En l'espèce, il doit être constaté que M.et Mme [V], dans leurs conclusions du 11 octobre 2022 (conformes à leurs premières écritures), ne sollicitent pas l'infirmation du jugement attaqué. Les sociétés appelante et intervenante volontaire, ainsi que M. [F], ne remettent pas davantage en cause les montants d'indemnisation octroyés par le jugement attaqué, ne sollicitant pas l'infirmation du jugement à cet égard et demandant, subsidiairement, de limiter la condamnation de M. [F] à ces montants.
Dans ces conditions, la cour n'est saisie, par les époux [V], qu'aux fins de confirmation de ce jugement notamment en ce qu'il leur a octroyé la somme totale de 7800 euros au titre de leur préjudice immatériel dont 3800 euros au titre de leur préjudice de jouissance concernant les troubles engendrés par les travaux de M. [F] déjà subis, outre la somme de 4000 euros au titre de l'article 700 du code de procédure civile. La cour est également saisie des demandes d'astreinte portant sur les condamnations qui seraient prononcées et par celles de rejet des demandes de l'appelante et de la société intimée et de condamnations au titre des dépens d'appel et de l'article 700 du code de procédure civile en appel.

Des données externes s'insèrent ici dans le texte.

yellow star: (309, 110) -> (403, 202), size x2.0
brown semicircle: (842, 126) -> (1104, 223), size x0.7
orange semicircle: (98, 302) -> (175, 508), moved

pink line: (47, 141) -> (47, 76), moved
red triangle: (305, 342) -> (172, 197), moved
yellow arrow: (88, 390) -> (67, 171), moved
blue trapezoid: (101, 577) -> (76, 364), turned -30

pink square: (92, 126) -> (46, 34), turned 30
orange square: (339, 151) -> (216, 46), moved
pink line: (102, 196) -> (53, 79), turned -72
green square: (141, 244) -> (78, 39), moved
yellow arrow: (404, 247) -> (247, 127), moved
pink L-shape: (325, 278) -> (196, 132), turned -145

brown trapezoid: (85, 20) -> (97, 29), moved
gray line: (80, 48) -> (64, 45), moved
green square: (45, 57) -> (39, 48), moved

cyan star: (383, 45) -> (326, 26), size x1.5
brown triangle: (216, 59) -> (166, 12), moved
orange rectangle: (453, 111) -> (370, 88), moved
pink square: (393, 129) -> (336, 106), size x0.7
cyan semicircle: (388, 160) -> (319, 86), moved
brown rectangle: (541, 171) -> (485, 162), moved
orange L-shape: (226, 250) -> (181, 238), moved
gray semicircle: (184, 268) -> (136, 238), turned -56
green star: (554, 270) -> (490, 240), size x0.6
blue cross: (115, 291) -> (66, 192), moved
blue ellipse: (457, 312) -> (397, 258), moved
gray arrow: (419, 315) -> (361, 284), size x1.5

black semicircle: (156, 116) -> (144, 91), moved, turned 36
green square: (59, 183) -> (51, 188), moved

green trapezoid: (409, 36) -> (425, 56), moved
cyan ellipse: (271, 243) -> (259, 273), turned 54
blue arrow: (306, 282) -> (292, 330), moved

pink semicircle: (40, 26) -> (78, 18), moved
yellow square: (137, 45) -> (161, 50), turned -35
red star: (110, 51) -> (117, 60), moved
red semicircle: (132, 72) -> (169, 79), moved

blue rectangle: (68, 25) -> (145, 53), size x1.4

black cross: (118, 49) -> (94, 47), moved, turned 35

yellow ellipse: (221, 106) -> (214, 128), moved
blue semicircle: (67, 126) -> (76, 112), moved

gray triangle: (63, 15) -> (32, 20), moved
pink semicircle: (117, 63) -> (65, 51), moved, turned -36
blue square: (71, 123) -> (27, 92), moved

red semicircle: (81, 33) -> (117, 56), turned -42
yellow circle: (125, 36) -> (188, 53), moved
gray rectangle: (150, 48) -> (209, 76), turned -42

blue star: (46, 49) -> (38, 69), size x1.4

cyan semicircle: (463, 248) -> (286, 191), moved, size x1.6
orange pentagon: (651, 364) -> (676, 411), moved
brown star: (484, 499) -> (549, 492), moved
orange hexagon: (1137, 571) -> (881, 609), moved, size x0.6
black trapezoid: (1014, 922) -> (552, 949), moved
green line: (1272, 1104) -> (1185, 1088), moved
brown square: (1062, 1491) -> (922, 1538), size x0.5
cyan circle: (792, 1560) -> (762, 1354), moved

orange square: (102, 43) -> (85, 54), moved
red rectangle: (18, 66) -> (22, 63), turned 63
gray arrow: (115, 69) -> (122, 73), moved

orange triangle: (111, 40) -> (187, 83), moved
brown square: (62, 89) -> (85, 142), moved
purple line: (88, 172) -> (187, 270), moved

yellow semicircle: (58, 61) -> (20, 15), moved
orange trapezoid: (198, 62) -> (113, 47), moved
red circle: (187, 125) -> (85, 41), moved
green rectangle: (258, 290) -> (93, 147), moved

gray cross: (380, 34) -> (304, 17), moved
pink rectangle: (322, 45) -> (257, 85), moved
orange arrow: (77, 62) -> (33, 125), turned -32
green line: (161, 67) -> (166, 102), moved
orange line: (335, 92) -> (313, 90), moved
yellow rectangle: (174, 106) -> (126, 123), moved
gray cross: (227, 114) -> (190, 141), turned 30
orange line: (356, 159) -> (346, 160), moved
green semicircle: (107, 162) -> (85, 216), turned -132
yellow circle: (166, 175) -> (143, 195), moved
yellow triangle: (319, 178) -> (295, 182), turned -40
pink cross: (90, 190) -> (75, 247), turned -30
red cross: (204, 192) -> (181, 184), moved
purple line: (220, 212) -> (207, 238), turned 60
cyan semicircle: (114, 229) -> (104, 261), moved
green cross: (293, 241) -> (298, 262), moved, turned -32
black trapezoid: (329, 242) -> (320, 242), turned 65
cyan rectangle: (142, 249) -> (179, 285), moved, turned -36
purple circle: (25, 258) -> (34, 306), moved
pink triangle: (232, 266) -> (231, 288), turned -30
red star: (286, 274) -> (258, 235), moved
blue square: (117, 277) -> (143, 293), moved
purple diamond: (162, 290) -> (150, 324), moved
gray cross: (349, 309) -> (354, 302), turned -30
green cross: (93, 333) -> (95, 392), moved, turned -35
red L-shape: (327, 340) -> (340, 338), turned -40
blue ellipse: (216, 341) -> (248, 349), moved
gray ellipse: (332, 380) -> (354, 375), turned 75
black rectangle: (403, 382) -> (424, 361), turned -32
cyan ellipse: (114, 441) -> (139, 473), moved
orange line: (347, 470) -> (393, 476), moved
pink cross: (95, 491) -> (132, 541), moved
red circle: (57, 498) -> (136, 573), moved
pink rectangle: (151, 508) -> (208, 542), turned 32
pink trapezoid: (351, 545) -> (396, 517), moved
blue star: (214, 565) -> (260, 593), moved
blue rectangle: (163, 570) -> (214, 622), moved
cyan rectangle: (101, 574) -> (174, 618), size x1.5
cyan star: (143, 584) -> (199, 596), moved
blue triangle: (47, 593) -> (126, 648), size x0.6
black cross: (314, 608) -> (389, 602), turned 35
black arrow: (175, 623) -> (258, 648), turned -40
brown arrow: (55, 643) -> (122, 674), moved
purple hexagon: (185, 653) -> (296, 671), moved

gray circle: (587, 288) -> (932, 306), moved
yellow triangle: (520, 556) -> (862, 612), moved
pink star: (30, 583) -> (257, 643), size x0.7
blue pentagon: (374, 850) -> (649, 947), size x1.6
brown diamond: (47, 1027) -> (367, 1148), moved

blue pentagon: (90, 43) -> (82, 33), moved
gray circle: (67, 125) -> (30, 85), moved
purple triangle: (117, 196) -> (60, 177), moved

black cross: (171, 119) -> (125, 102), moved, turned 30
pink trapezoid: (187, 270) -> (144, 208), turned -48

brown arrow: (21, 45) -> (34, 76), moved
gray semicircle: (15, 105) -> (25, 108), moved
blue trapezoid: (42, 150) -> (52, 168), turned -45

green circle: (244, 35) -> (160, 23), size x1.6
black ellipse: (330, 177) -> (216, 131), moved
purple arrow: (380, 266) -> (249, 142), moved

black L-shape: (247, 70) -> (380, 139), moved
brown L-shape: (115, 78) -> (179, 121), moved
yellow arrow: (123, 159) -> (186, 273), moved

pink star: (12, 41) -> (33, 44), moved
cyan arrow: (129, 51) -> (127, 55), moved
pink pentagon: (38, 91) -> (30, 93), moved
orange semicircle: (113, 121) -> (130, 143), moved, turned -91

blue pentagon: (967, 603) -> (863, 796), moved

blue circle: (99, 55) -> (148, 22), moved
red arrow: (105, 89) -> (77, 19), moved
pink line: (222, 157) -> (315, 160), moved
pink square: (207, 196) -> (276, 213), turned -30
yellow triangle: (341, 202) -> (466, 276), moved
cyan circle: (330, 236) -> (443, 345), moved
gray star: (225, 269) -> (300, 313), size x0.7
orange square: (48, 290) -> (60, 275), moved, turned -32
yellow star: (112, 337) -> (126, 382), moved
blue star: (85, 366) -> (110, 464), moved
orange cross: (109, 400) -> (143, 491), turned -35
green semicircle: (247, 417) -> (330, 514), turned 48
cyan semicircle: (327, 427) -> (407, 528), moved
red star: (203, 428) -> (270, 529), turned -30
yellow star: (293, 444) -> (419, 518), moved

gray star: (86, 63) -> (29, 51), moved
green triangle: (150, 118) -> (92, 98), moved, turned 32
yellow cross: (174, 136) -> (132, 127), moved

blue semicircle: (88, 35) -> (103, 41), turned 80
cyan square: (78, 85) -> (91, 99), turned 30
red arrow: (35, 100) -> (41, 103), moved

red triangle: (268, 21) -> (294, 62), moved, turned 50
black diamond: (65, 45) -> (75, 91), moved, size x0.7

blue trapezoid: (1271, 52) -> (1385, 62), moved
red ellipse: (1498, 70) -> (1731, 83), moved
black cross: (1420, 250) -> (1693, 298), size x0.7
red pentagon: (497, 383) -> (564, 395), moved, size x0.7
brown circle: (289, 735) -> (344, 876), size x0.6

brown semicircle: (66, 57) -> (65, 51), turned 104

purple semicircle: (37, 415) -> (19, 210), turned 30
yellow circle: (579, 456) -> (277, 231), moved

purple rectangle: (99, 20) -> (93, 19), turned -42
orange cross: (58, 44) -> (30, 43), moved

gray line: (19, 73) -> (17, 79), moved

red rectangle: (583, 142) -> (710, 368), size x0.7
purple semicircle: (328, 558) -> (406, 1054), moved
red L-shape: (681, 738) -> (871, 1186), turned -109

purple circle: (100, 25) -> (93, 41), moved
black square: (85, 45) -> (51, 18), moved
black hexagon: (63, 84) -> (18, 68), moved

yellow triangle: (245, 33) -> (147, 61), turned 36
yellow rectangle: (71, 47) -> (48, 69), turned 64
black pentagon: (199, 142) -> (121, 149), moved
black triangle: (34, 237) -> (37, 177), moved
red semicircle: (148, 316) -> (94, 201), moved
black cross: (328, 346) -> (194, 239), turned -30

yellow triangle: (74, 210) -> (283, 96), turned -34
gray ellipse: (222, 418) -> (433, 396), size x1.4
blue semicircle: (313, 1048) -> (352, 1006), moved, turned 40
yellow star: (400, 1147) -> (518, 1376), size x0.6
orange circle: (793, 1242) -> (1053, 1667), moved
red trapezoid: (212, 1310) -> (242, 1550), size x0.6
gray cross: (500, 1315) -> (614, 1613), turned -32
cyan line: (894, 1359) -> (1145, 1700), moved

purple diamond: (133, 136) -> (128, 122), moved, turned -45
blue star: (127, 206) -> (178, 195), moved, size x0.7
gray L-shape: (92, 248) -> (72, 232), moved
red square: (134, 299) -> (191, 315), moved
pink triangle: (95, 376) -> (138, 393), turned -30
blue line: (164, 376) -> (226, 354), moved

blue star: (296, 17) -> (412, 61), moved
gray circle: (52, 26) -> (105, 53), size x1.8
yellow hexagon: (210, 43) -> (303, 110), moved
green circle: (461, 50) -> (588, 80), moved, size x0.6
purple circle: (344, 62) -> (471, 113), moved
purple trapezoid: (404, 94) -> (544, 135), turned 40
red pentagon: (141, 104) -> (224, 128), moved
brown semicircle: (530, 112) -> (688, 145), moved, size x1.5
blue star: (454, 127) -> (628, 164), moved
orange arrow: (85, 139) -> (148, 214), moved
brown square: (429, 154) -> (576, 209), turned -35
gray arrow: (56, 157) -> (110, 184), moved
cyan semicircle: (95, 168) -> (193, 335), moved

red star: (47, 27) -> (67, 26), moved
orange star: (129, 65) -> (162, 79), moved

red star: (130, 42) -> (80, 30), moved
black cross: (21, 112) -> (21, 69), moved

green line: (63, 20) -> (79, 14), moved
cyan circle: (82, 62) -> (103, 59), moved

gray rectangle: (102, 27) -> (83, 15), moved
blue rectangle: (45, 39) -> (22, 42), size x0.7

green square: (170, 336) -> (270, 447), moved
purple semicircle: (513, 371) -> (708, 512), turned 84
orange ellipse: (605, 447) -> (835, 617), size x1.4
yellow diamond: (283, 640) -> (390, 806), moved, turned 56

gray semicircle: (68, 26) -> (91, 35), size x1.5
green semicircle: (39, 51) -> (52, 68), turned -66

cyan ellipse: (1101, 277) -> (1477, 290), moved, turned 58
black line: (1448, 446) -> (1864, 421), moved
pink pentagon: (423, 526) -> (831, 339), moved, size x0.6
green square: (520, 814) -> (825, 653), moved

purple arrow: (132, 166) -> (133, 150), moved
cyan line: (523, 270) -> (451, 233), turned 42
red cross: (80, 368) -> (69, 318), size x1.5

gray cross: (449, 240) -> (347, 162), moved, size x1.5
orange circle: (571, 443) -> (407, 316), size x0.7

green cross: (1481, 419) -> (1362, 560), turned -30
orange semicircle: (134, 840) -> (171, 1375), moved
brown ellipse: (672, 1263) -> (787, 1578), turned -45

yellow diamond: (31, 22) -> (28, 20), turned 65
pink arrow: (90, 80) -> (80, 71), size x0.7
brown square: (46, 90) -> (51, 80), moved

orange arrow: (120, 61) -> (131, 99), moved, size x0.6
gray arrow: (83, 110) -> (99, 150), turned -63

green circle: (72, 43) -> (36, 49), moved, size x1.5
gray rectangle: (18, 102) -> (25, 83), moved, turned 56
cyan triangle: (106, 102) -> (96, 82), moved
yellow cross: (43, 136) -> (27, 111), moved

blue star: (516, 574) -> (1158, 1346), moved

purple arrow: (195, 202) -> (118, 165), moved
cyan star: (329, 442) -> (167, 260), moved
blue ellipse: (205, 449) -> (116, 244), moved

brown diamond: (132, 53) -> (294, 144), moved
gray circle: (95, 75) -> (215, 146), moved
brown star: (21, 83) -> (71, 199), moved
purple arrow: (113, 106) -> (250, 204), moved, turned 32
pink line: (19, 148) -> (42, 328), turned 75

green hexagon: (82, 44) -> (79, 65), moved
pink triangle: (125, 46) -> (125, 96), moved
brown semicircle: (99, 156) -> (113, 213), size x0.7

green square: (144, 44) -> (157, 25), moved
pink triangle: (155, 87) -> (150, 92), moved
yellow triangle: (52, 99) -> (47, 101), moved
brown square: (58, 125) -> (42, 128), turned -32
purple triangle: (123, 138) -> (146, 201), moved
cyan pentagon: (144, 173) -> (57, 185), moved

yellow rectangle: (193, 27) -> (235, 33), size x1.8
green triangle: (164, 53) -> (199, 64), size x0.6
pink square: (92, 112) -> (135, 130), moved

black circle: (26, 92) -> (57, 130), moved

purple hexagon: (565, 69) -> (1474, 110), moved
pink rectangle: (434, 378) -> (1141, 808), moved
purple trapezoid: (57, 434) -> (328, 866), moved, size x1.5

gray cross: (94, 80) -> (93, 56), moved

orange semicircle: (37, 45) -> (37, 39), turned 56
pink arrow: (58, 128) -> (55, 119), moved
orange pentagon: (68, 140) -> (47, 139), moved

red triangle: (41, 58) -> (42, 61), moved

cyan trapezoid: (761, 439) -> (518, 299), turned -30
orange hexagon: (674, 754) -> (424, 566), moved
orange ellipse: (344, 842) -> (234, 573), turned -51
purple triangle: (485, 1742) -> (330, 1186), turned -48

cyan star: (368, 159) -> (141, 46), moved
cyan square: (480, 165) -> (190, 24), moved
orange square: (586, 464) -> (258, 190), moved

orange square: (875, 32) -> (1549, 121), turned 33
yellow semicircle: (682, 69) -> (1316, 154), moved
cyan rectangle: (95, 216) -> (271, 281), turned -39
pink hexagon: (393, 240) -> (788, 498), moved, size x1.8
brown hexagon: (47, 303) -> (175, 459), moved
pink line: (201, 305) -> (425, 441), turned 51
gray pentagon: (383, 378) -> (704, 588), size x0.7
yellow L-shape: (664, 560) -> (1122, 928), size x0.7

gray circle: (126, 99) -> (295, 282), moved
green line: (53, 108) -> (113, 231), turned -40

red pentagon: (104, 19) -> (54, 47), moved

Il doit également être constaté que bien que M. [F] demande, reconventionnellement, l'infirmation du jugement en ce qu'il l'a condamné in solidum et qu'il a rejeté sa demande de condamnation de la société LFDP et de son assureur à réparer la totalité du préjudice, il ne formule ensuite aucune prétention ni concernant les modalités de sa propre condamnation ou tendant à celle de la société LFDP et de son assureur à son égard. La cour ne peut donc être saisie par ce dernier, dans ces conditions, qu'aux fins de confirmation pour ces chefs du jugement, outre ses demandes au titre des frais du procès d'appel.
1- Sur la recevabilité de l'intervention volontaire de la société Mic Insurance Company et la mise hors de cause de la société Mic Assurance Ltd
En application des articles 325 et suivants du code de procédure civile, l'intervention volontaire est recevable si elle se rattache aux prétentions des parties par un lien suffisant et que son auteur a le droit d'agir relativement à cette prétention.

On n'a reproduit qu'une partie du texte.